The CEO stands up one day and declares, “We need flexible working conditions so staff can have the right work/life balance.”
But she never rescinds the Human Resources department’s policies that require all staff to be at their desks by 9 in the morning.
So, managers who are busily watching their own job security, refuse flexible working conditions.
Another example of the ‘vision/rules disconnect’ in organizations crops up around the noted value in creativity of taking risks which often leads to mistakes.
As they say, the path to success is littered with little failures. Think of Edison and his light bulb. More than a thousand failures. But he got there and changed the world.
So many theorists say, “Take more risks!” Hearing this, bosses declare to their staff, “Mistakes are fine because they lead to creativity.”
However, they never change policy to reflect this. So, when someone does take a calculated creative risk, but it leads to a failure. policy almost always prevails. And that person is punished. Unless there’s a brave manager.
Policy needs to be constantly reviewed in line with your vision.
If you want to be a creative organization, make sure your policy reflects it. If not, stodgy old rules will almost always prevail.
When a policy clearly belongs to the past and contradicts your vision, make sure you revoke it. Or re-write it.

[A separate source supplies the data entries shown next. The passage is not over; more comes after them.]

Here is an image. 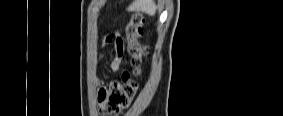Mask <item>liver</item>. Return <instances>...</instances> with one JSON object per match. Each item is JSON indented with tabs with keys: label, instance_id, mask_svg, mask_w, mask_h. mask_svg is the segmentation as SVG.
I'll return each mask as SVG.
<instances>
[{
	"label": "liver",
	"instance_id": "1",
	"mask_svg": "<svg viewBox=\"0 0 283 116\" xmlns=\"http://www.w3.org/2000/svg\"><path fill=\"white\" fill-rule=\"evenodd\" d=\"M128 11L132 12H143L148 15H155L157 5L154 0H134L127 8Z\"/></svg>",
	"mask_w": 283,
	"mask_h": 116
}]
</instances>
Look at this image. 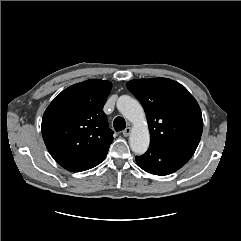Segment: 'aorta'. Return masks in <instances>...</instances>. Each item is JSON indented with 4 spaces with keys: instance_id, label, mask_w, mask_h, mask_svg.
<instances>
[{
    "instance_id": "762f6f07",
    "label": "aorta",
    "mask_w": 241,
    "mask_h": 241,
    "mask_svg": "<svg viewBox=\"0 0 241 241\" xmlns=\"http://www.w3.org/2000/svg\"><path fill=\"white\" fill-rule=\"evenodd\" d=\"M117 108L133 124L129 137L131 150L138 155L144 154L149 147L150 134L141 104L132 97L123 95L117 100Z\"/></svg>"
}]
</instances>
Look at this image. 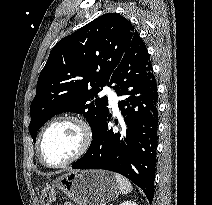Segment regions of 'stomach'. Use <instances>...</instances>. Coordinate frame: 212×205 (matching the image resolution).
I'll return each instance as SVG.
<instances>
[{"label": "stomach", "instance_id": "stomach-1", "mask_svg": "<svg viewBox=\"0 0 212 205\" xmlns=\"http://www.w3.org/2000/svg\"><path fill=\"white\" fill-rule=\"evenodd\" d=\"M54 183L77 205H104L119 194L114 174L105 170L70 171Z\"/></svg>", "mask_w": 212, "mask_h": 205}]
</instances>
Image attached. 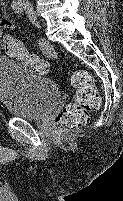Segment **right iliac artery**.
<instances>
[{"label": "right iliac artery", "instance_id": "1", "mask_svg": "<svg viewBox=\"0 0 123 201\" xmlns=\"http://www.w3.org/2000/svg\"><path fill=\"white\" fill-rule=\"evenodd\" d=\"M11 7L15 13H21L23 10L22 4L19 1H13Z\"/></svg>", "mask_w": 123, "mask_h": 201}]
</instances>
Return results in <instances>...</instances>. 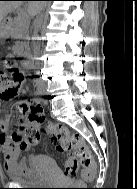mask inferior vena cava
I'll return each instance as SVG.
<instances>
[{"instance_id":"obj_1","label":"inferior vena cava","mask_w":137,"mask_h":189,"mask_svg":"<svg viewBox=\"0 0 137 189\" xmlns=\"http://www.w3.org/2000/svg\"><path fill=\"white\" fill-rule=\"evenodd\" d=\"M41 17H42V15H40V18H41ZM38 21H39V20H38ZM35 33H36V31H35ZM34 45L37 46V43L34 42ZM39 71H40V70H39ZM35 75L40 77L42 74H41V72H40V73H36ZM39 79H40V80H38V82H37V85H39L38 87H39V88H46V87H47V86H46V82H43V80H45L46 78H45V77H40Z\"/></svg>"}]
</instances>
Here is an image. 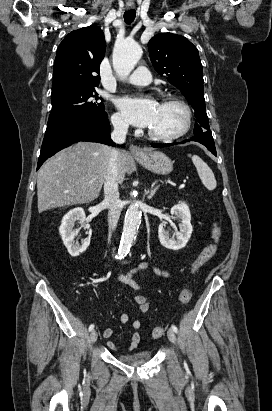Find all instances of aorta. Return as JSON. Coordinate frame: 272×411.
I'll return each mask as SVG.
<instances>
[{"label":"aorta","instance_id":"aorta-1","mask_svg":"<svg viewBox=\"0 0 272 411\" xmlns=\"http://www.w3.org/2000/svg\"><path fill=\"white\" fill-rule=\"evenodd\" d=\"M142 56V49L135 41H125L115 46L113 51V67L117 75L124 79L134 69ZM141 212L138 206L131 204L126 211L123 231L118 248L117 258L123 259L130 251L139 228Z\"/></svg>","mask_w":272,"mask_h":411}]
</instances>
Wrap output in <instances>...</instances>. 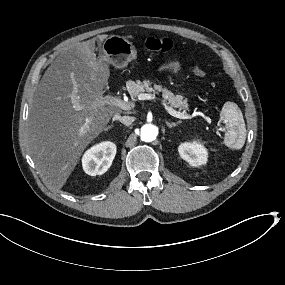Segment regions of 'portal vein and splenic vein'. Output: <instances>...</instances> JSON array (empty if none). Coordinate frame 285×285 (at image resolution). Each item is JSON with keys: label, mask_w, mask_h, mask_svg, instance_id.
Instances as JSON below:
<instances>
[{"label": "portal vein and splenic vein", "mask_w": 285, "mask_h": 285, "mask_svg": "<svg viewBox=\"0 0 285 285\" xmlns=\"http://www.w3.org/2000/svg\"><path fill=\"white\" fill-rule=\"evenodd\" d=\"M137 98L139 100H152L155 98V95L153 94H148V93H140L138 94ZM101 105H113V106H117L123 110H130L131 109V105L128 102H125L117 97L114 96H110L107 95L105 97H103L102 99H98ZM162 104L164 105L165 110L172 116L179 118V119H191L192 117H194L193 115H189V114H185L184 112H178L176 110H174L172 107L168 106L164 101H162ZM94 106L96 107L97 104H94ZM206 121H209L210 118L209 117H205ZM92 121V117H87L85 119V123L82 127V132L85 131L87 128H89L90 124Z\"/></svg>", "instance_id": "obj_1"}]
</instances>
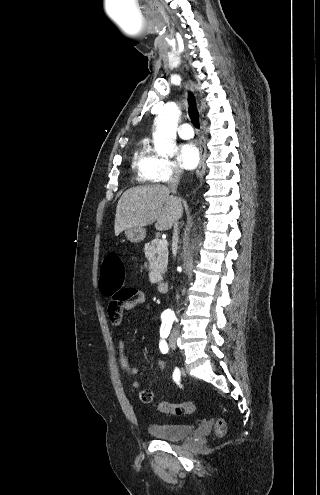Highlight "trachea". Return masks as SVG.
I'll list each match as a JSON object with an SVG mask.
<instances>
[{
  "instance_id": "1",
  "label": "trachea",
  "mask_w": 320,
  "mask_h": 495,
  "mask_svg": "<svg viewBox=\"0 0 320 495\" xmlns=\"http://www.w3.org/2000/svg\"><path fill=\"white\" fill-rule=\"evenodd\" d=\"M189 117L196 128L200 127V117L196 108V102L191 92L188 93Z\"/></svg>"
}]
</instances>
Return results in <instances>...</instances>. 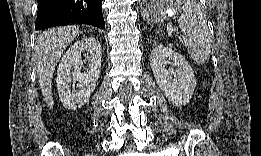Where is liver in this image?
I'll list each match as a JSON object with an SVG mask.
<instances>
[{
    "instance_id": "obj_1",
    "label": "liver",
    "mask_w": 261,
    "mask_h": 156,
    "mask_svg": "<svg viewBox=\"0 0 261 156\" xmlns=\"http://www.w3.org/2000/svg\"><path fill=\"white\" fill-rule=\"evenodd\" d=\"M78 33L79 27L76 26L53 28L43 32L37 39L34 48L36 71L44 101L50 109L54 103L51 85L55 67L64 50Z\"/></svg>"
}]
</instances>
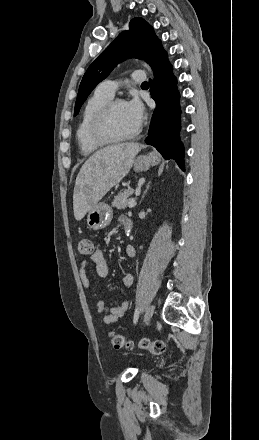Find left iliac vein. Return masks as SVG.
Returning a JSON list of instances; mask_svg holds the SVG:
<instances>
[{
	"mask_svg": "<svg viewBox=\"0 0 259 440\" xmlns=\"http://www.w3.org/2000/svg\"><path fill=\"white\" fill-rule=\"evenodd\" d=\"M153 313H154V306L150 305L145 312V316H144L145 324L149 322L150 318L153 316Z\"/></svg>",
	"mask_w": 259,
	"mask_h": 440,
	"instance_id": "obj_1",
	"label": "left iliac vein"
}]
</instances>
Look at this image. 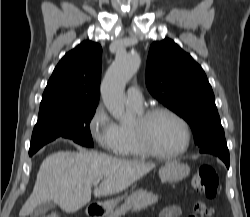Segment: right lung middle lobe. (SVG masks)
<instances>
[{
    "label": "right lung middle lobe",
    "mask_w": 250,
    "mask_h": 217,
    "mask_svg": "<svg viewBox=\"0 0 250 217\" xmlns=\"http://www.w3.org/2000/svg\"><path fill=\"white\" fill-rule=\"evenodd\" d=\"M97 106L73 107L50 113L39 114L32 133L29 156L45 144L57 138H68L74 142L92 147L89 124Z\"/></svg>",
    "instance_id": "right-lung-middle-lobe-1"
}]
</instances>
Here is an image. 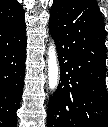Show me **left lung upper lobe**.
<instances>
[{
  "label": "left lung upper lobe",
  "mask_w": 108,
  "mask_h": 127,
  "mask_svg": "<svg viewBox=\"0 0 108 127\" xmlns=\"http://www.w3.org/2000/svg\"><path fill=\"white\" fill-rule=\"evenodd\" d=\"M67 78H68V84L70 83L72 86L76 84L77 80V65L72 64L70 67L67 68Z\"/></svg>",
  "instance_id": "obj_1"
}]
</instances>
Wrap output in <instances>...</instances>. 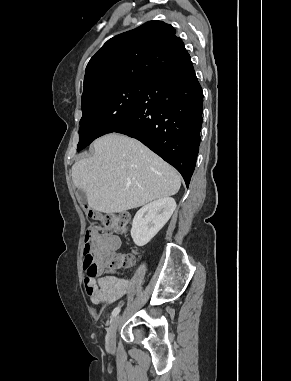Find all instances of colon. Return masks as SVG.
<instances>
[{
    "label": "colon",
    "instance_id": "obj_1",
    "mask_svg": "<svg viewBox=\"0 0 291 381\" xmlns=\"http://www.w3.org/2000/svg\"><path fill=\"white\" fill-rule=\"evenodd\" d=\"M94 224L87 229L83 245V266L90 277H96L103 270H126L133 266L135 255L117 254L113 251L100 252L94 234L100 229L107 234L128 233L131 217L127 213L102 214L90 211Z\"/></svg>",
    "mask_w": 291,
    "mask_h": 381
}]
</instances>
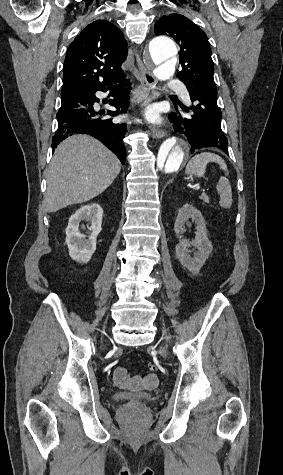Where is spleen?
Listing matches in <instances>:
<instances>
[{"label":"spleen","mask_w":283,"mask_h":475,"mask_svg":"<svg viewBox=\"0 0 283 475\" xmlns=\"http://www.w3.org/2000/svg\"><path fill=\"white\" fill-rule=\"evenodd\" d=\"M209 162H215L219 164L220 170L225 172V176H228L227 166L217 154H211V152H202V154H197L194 156L190 162H188L185 170V174H190V176H197V178H202L206 172V166ZM216 190L220 194L219 206L221 208H230L232 206V192L231 186L228 178H220Z\"/></svg>","instance_id":"obj_1"}]
</instances>
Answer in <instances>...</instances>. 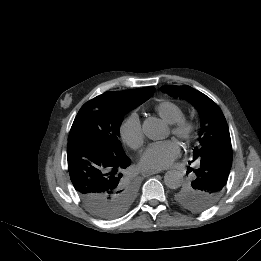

Policies are important for mundane issues and compliance. They help consistency across the organization. However, the fewer you have, the more flexible your organization. It’s important to strive for the right balance.
Structure
A common situation in organizations struggling to spur creativity is they have heavily hierarchal structures. Hierarchy tends to quash innovation and the creative spirit. There are many reasons for this.
One reason is that the relationships follow outdated command-control assumptions rather than collaboration practices.
Another is hierarchal organizations tend to be very competitive with lots of fiefdoms, or as they say silos.
This leads to rivalry between departments and divisions as bosses try to outdo each other. It blocks any potential channel of collaboration that could lead to new ideas.
Another reason hierarchy stifles innovation is that it takes forever for ideas or initial expressions of interest to be approved.
When someone discovers a great idea, it gets passed through numerous managers before it reaches the person who can make a decision.
And of course, any questions the decision-maker has must be passed down through the same managers.
When you review your organization’s structure, aim for a flat structure where people are free to talk to each other across boundaries.
Getting this right is hard work
Creating an innovative organization is not easy. Like anything if you want to inspire your team, department or organization to become an ideas factory, you need to work hard at it. Looking at policies, creating a balance between vision and rules and then designing an organizational structure that is collaborative will help.
Ironically, these are the easy things to do. An innovative workplace also relies on the people who make the organization, in particular the leader. We’ll explore that in another post.